É crescente, de fato, a percepção de que o
distanciamento físico entre inovação e produção prejudica a inovação. A
estratégia de inventar, projetar e desenhar localmente, mas produzir em
terceiros mercados, campeã das últimas décadas, tem sido duramente criticada
pelos riscos nela envolvidos. Esses riscos não seriam só de perda de receitas e
de empregos qualificados, mas também de liderança tecnológica.
É por isso que já não causa tanta estranheza dizer
que o “modelo Apple” de produção está a caminho do esgotamento – o que, por
sinal, tem tido o respaldo do avanço bem sucedido da concorrência promovida
pela coreana Samsung. Optar por conteúdo local, agora, tem sido visto menos
como uma questão de proteção de mercados locais do que um modo de abrir caminho
e consolidar inovação.
Costuma-se atribuir a redução do ritmo de
globalização econômica à crise de 2008, conforme relatou o jornalista Fernando
Dantas, no Estado
de desta segunda-feira, com base em pesquisa da consultoria global Ernst &
Young, que será apresentada no tradicional Fórum Econômico Mundial, em Davos,
com início previsto para esta quarta-feira.
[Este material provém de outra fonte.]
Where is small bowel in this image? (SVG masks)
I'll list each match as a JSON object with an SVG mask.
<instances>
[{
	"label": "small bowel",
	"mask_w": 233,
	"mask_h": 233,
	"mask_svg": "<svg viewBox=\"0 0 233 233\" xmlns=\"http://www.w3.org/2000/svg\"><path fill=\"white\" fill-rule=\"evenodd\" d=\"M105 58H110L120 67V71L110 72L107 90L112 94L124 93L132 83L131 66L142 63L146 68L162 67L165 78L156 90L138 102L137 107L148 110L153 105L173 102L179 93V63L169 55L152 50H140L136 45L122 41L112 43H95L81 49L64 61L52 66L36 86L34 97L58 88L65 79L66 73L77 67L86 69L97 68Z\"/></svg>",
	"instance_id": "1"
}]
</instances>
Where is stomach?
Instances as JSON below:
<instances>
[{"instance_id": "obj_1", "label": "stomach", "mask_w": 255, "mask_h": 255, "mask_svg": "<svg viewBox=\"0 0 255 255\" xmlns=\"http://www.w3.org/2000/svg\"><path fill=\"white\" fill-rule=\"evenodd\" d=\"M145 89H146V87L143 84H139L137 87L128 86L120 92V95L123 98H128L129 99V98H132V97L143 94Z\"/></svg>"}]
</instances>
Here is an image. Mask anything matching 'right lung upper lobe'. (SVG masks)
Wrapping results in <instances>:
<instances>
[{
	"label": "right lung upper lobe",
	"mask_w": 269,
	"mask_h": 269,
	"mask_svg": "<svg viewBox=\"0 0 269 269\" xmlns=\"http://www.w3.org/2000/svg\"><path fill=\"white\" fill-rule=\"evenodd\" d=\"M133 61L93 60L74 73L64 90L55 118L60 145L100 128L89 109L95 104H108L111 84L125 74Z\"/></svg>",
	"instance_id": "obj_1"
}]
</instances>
Além da crise, porém, a
desaceleração da globalização, nas economias maduras e principalmente nos
Estados Unidos, segundo o estudo, se deve também à crescente reversão de etapas
de produção de economias emergentes para mercados locais.
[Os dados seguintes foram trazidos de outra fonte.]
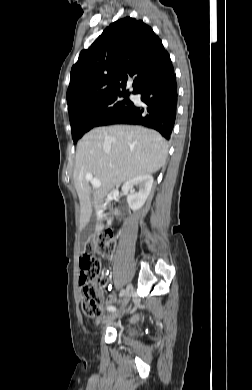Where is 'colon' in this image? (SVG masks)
<instances>
[{"mask_svg":"<svg viewBox=\"0 0 252 390\" xmlns=\"http://www.w3.org/2000/svg\"><path fill=\"white\" fill-rule=\"evenodd\" d=\"M114 245V236L111 233H106L88 242L80 258L79 285L82 295V309L85 315L92 318H100L103 314L101 295L97 286L100 275V260L112 255Z\"/></svg>","mask_w":252,"mask_h":390,"instance_id":"5ec220e1","label":"colon"}]
</instances>
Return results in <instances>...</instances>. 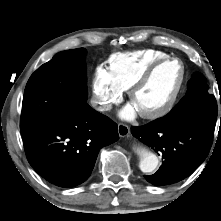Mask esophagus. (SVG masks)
I'll use <instances>...</instances> for the list:
<instances>
[{"instance_id":"esophagus-1","label":"esophagus","mask_w":221,"mask_h":221,"mask_svg":"<svg viewBox=\"0 0 221 221\" xmlns=\"http://www.w3.org/2000/svg\"><path fill=\"white\" fill-rule=\"evenodd\" d=\"M118 134L120 137H128L130 134V128L125 124H118Z\"/></svg>"}]
</instances>
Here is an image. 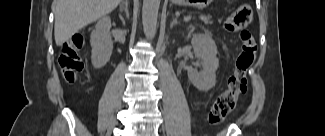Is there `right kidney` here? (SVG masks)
Returning a JSON list of instances; mask_svg holds the SVG:
<instances>
[{
    "label": "right kidney",
    "mask_w": 325,
    "mask_h": 136,
    "mask_svg": "<svg viewBox=\"0 0 325 136\" xmlns=\"http://www.w3.org/2000/svg\"><path fill=\"white\" fill-rule=\"evenodd\" d=\"M111 19L109 16L102 17L91 33V60L94 68L99 69L110 60L113 42L110 35Z\"/></svg>",
    "instance_id": "1"
}]
</instances>
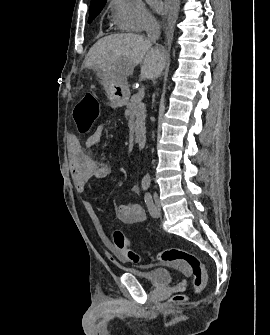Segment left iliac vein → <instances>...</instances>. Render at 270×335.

Estudiosos da organização industrial contemporânea
têm constatado que, a partir de um certo ponto de terceirização, a almejada
flexibilidade do processo produtivo pode gerar indesejável rigidez no sistema
de produção. Excessos de terceirização, em combinação com as adoção de sistemas
de fornecimento “just in time” muito apertados, em lugar de assegurar
eficiência produzem riscos de desarranjar ou abrir buracos nos elos das cadeias
produtivas. Não é por coincidência, afirmam especialistas, que o lançamento do
787 Dreamliner atrasou três anos e que seu concorrente A350, da Airbus, que ainda
não chegou ao mercado, também enfrenta atrasos.
O estudo da Ernst & Young menciona um
levantamento de 2011, produzido pela consultoria AlixPartners, no qual se
estima que, por volta de 2020, de 10% a 30% dos produtos manufaturados hoje
importados pelos Estados Unidos da China poderão voltar a ser fabricados no
mercado americano. O movimento, de acordo com o levantamento, adicionaria à
economia americana de US$ 20 bilhões a US$ 50 bilhões por ano.
Não parece ser o caso de desprezar a hipótese de
que essa tendência de voltar a produzir um pouco mais em casa se confirme. Se
isso ocorrer, serão importantes as consequências para as grandes economias
emergentes, sobretudo os BRICs, cujos custos de produção são ascendentes, que
poderão assistir a um deslocamento da parte da produção hoje terceirizada para
mercados locais, nas economias maduras.